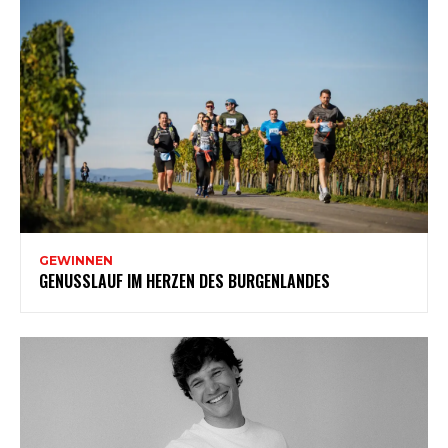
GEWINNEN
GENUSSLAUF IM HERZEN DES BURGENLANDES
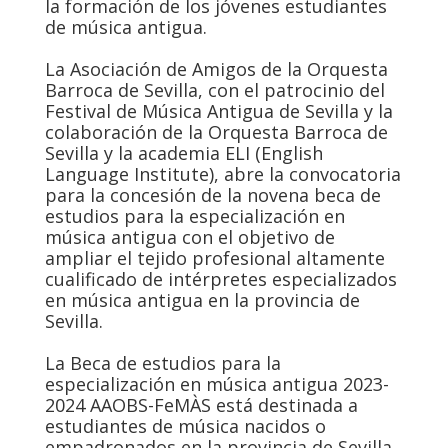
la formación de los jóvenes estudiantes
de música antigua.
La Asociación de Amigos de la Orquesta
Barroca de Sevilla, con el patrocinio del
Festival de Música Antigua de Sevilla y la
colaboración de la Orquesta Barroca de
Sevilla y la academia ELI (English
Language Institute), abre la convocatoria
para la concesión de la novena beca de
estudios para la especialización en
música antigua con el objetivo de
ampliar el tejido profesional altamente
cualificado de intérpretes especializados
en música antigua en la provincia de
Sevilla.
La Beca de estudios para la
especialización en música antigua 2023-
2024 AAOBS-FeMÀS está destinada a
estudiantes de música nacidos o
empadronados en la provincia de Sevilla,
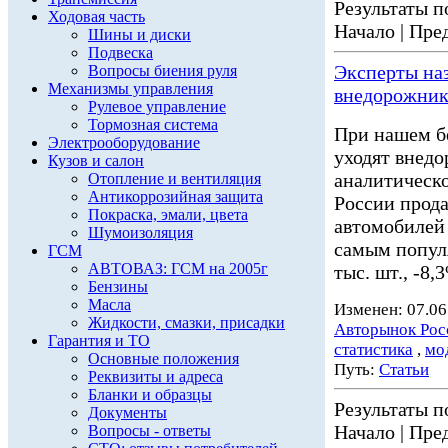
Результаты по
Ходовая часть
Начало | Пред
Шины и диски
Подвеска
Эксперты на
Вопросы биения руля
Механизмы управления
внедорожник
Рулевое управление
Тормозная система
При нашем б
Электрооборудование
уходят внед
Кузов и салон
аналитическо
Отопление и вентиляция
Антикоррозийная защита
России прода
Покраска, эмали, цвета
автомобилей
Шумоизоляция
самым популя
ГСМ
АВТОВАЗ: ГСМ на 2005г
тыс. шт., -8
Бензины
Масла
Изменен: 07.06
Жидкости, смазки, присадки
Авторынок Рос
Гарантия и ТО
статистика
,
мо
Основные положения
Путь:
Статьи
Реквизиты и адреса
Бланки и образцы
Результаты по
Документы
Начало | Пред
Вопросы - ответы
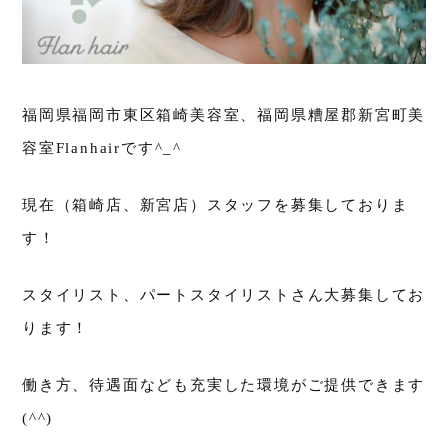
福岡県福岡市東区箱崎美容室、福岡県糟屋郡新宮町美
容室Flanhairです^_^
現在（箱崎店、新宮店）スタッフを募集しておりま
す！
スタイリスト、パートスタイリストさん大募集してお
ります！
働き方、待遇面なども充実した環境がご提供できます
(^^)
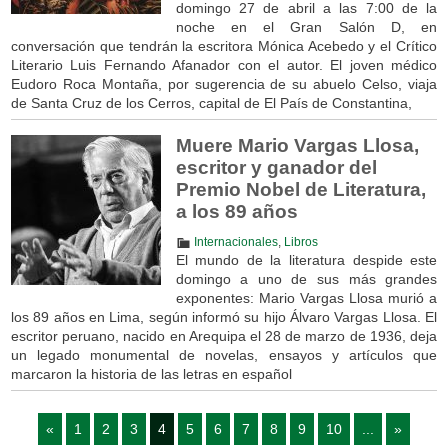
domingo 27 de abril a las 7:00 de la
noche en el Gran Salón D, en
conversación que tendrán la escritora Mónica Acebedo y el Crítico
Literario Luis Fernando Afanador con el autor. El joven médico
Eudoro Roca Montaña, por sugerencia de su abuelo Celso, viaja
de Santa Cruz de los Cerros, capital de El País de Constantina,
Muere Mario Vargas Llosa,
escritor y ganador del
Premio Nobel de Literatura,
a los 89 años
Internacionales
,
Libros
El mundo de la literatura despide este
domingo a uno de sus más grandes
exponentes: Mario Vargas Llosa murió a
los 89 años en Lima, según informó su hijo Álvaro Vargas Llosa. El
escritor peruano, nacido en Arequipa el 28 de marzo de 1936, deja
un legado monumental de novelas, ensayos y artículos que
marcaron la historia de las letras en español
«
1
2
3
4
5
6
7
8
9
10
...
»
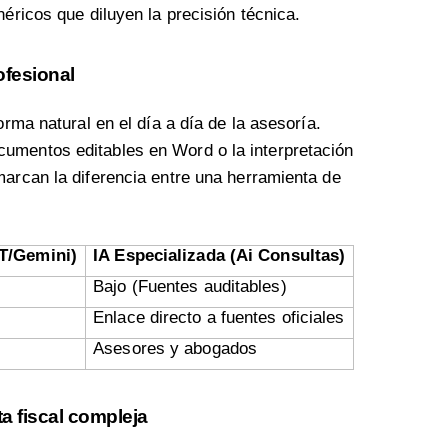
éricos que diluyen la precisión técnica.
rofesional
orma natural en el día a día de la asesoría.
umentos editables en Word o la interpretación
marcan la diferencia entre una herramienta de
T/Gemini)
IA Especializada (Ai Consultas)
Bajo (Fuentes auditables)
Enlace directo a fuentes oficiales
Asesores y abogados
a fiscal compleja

WORK ORDER:
Copy each line above that contains the string "estudios".

THE ANSWER:
estudios para la especialización en
La Beca de estudios para la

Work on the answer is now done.